Dr. Wilhelm Kriz and colleagues at the University of Heidelberg, Heidelberg, Germany; the University of Paris, Paris, France; the University of Zurich, Zurich, Switzerland; the University of Berlin, Berlin, Germany; the University of Leipzig, Leipzig, Germany; and the Pennsylvania State University, University Park, Pennsylvania demonstrate that TGF-β1 contributes to kidney disease.
Their report can be found in the August 2010 issue of the American Journal of Pathology.
Chronic kidney disease and end stage renal disease affect more than 2 out of every 1,000 people in the United States. Diabetes and high blood pressure are the two most common causes of chronic kidney disease.

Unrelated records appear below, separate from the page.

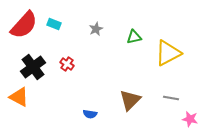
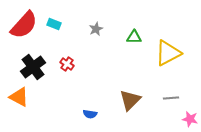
green triangle: rotated 14 degrees clockwise
gray line: rotated 14 degrees counterclockwise
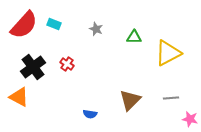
gray star: rotated 24 degrees counterclockwise
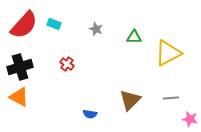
black cross: moved 13 px left; rotated 20 degrees clockwise
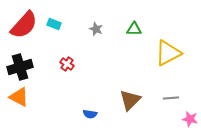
green triangle: moved 8 px up
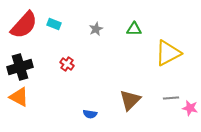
gray star: rotated 24 degrees clockwise
pink star: moved 11 px up
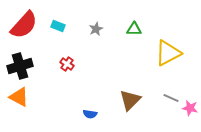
cyan rectangle: moved 4 px right, 2 px down
black cross: moved 1 px up
gray line: rotated 28 degrees clockwise
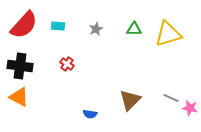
cyan rectangle: rotated 16 degrees counterclockwise
yellow triangle: moved 19 px up; rotated 12 degrees clockwise
black cross: rotated 25 degrees clockwise
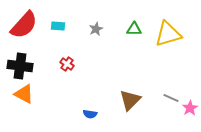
orange triangle: moved 5 px right, 3 px up
pink star: rotated 28 degrees clockwise
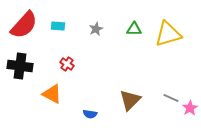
orange triangle: moved 28 px right
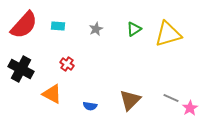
green triangle: rotated 35 degrees counterclockwise
black cross: moved 1 px right, 3 px down; rotated 20 degrees clockwise
blue semicircle: moved 8 px up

Fibrosis in the kidney is one of the key causes of progressive renal failure. High levels of the inflammatory molecule TGF-β1 in the kidney tubules due to tissue damage can cause fibrosis as well as nephron degeneration, resulting in loss of kidney function. To clarify the mechanisms regulating TGF-β1-mediated renal fibrosis, Koesters et al expressed high levels of TGF-β1 in renal tubules of mice. Nephron degeneration in this system was mediated by decomposition of the tubular cells. These data suggest that TGF-β1 may play a novel role in cell death of renal cells, thus contributing to renal fibrosis.
Dr. Kriz's group "uncover[ed] a novel potential role of TGF-β1, i.e. the induction of autophagy in renal epithelial cells. Its relevance under more usual pathological conditions as a possible further mechanism of programmed cell death remains to be established."